What you're asking is really complicated, but it's not impossible — just likely many hundreds of lines of code before you're done. I'm really not sure that this is the route you want to go — honestly, if you already know what format the date is in, you should probably just parse() it — but let's say for the sake of argument that you really do want to turn a date pattern like YYYY-mm-dd HH:mm:ss into a regular expression that can match dates in that format.
There are several steps in the solution: You'll need to lexically analyze the pattern; transform the tokens into correct regex pieces in the current locale; and then mash them all together to make a regex you can use. (Thankfully, you don't need to perform complex parsing on the date-pattern string; lexical analysis is good enough for this.)
Lexical analysis or tokenization is the act of breaking the input string into its component tokens, so that instead of an array of characters, it becomes a sequence of enumerated values or objects: So for the previous example, you'd end up with an array or list like this: [YYYY, Hyphen, mm, Hyphen, dd, Space, HH, Colon, mm, Colon, ss]. This kind of tokenization is often done with a big state machine, and you may be able to find some open-source code somewhere (part of the Android source code, maybe?) that already does it. If not, you'll have to read each letter, count up how many of that letter there is, and choose an appropriate enum value to add to the growing list of tokens.
Once you have the tokenized sequence of elements, the next step is to transform each into a chunk of a regular expression that is valid for the current localization. This is probably a giant switch statement inside a loop over the tokens, and thus would turn a YYYY enum value into the string piece "[0-9]{4}", or the mmm enum value into a big chunk of regex string that matches all of the month names in the current locale ("jan|feb|mar|apr|may|jun|jul|aug|sep|oct|nov|dec"). This obviously involves you pulling all the data for the given locale, so that you can make regex chunks out of its words.
Finally, you can concatenate all of the regex bits together, wrapping each bit in parentheses to ensure precedence is correct, and then finally Pattern.compile() the whole string. Don't forget to make it use a case-insensitive test.
If you don't know what locale you're in, you'll have to do this many times to produce many regexes for each possible locale, and then test the input against each one of them in turn.
This is a project-and-a-half, but it is something that could be built, if you really really really need it to work exactly like you described.
But again, if I were you, I'd stick with something that already exists: If you already know what locale you're in (or even if you don't), the parse() method already not only does the lexical analysis and input-validation for you — and is not only already written! — but it also produces a usable date object, too!

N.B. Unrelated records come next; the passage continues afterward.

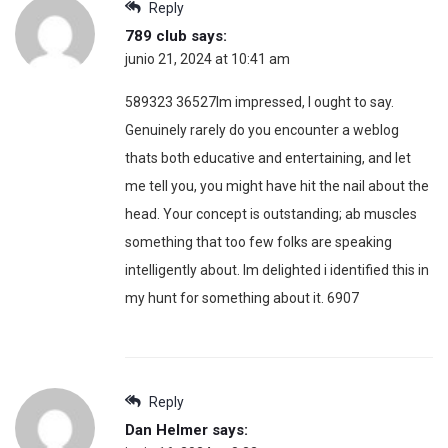
Reply
789 club
says:
junio 21, 2024 at 10:41 am
589323 36527Im impressed, I ought to say.
Genuinely rarely do you encounter a weblog
thats both educative and entertaining, and let
me tell you, you might have hit the nail about the
head. Your concept is outstanding; ab muscles
something that too few folks are speaking
intelligently about. Im delighted i identified this in
my hunt for something about it. 6907
Reply
Dan Helmer
says:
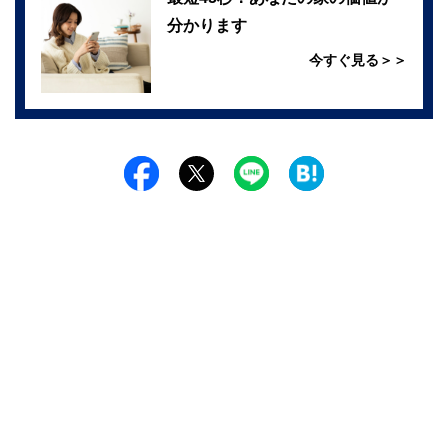
分かります
今すぐ見る＞＞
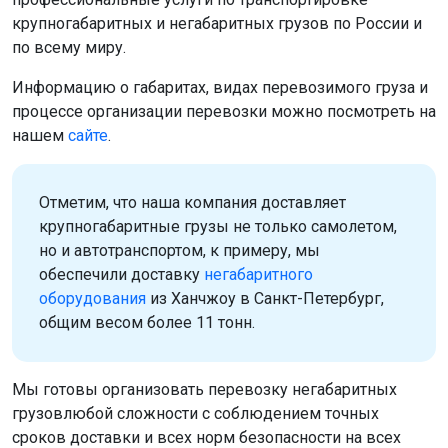
крупногабаритных и негабаритных грузов по России и
по всему миру.
Информацию о габаритах, видах перевозимого груза и
процессе организации перевозки можно посмотреть на
нашем
сайте
.
Отметим, что наша компания доставляет
крупногабаритные грузы не только самолетом,
но и автотранспортом, к примеру, мы
обеспечили доставку
негабаритного
оборудования
из Ханчжоу в Санкт-Петербург,
общим весом более 11 тонн.
Мы готовы организовать перевозку негабаритных
грузовлюбой сложности с соблюдением точных
сроков доставки и всех норм безопасности на всех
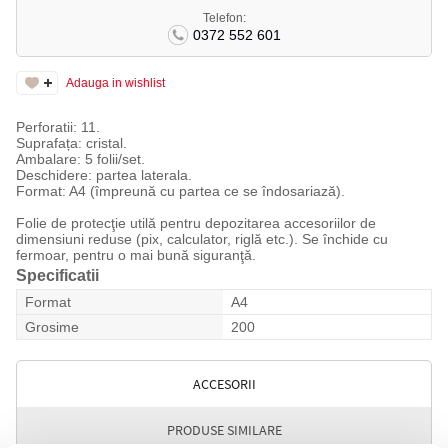
Telefon:
0372 552 601
Adauga in wishlist
Perforatii: 11.
Suprafața: cristal.
Ambalare: 5 folii/set.
Deschidere: partea laterala.
Format: A4 (împreună cu partea ce se îndosariază).
Folie de protecţie utilă pentru depozitarea accesoriilor de
dimensiuni reduse (pix, calculator, riglă etc.). Se închide cu
fermoar, pentru o mai bună siguranţă.
Specificatii
Format
A4
Grosime
200
ACCESORII
PRODUSE SIMILARE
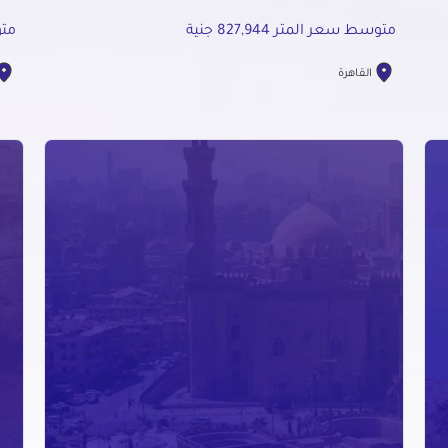
متوسط سعر المتر 827,944 جنية
متوس
القاهرة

I still think that parsing from each position in the string and seeing if it succeeds is simpler and easier than first generating a regular expression.
Locale loc = Locale.forLanguageTag("en-AS");
DateTimeFormatter dateFormatter
= DateTimeFormatter.ofLocalizedDate(FormatStyle.SHORT).withLocale(loc);
String mixed = "09/03/18Some data06/29/18Some other data04/27/18A third piece of data";
// Check that the string starts with a date
ParsePosition pos = new ParsePosition(0);
LocalDate.from(dateFormatter.parse(mixed, pos));
int dataStartIndex = pos.getIndex();
System.out.println("Date: " + mixed.substring(0, dataStartIndex));
int candidateDateStartIndex = dataStartIndex;
while (candidateDateStartIndex < mixed.length()) {
try {
pos.setIndex(candidateDateStartIndex);
LocalDate.from(dateFormatter.parse(mixed, pos));
// Date found
System.out.println("Data: "
+ mixed.substring(dataStartIndex, candidateDateStartIndex));
dataStartIndex = pos.getIndex();
System.out.println("Date: "
+ mixed.substring(candidateDateStartIndex, dataStartIndex));
candidateDateStartIndex = dataStartIndex;
} catch (DateTimeException dte) {
// No date here; try next
candidateDateStartIndex++;
pos.setErrorIndex(-1); // Clear error
}
}
System.out.println("Data: " + mixed.substring(dataStartIndex, mixed.length()));
The output from this snippet was:
Date: 09/03/18
Data: Some data
Date: 06/29/18
Data: Some other data
Date: 04/27/18
Data: A third piece of data
If you’re happy with the accepted answer, please don’t let me take that away from you. Only please allow me to demonstrate the alternative to anyone reading along.
Exactly because I am presenting this for a broader audience, I am using java.time, the modern Java date and time API. If your data was originally written with a DateFormat, you may want to substitute that class into the above code. I trust you to do that in that case.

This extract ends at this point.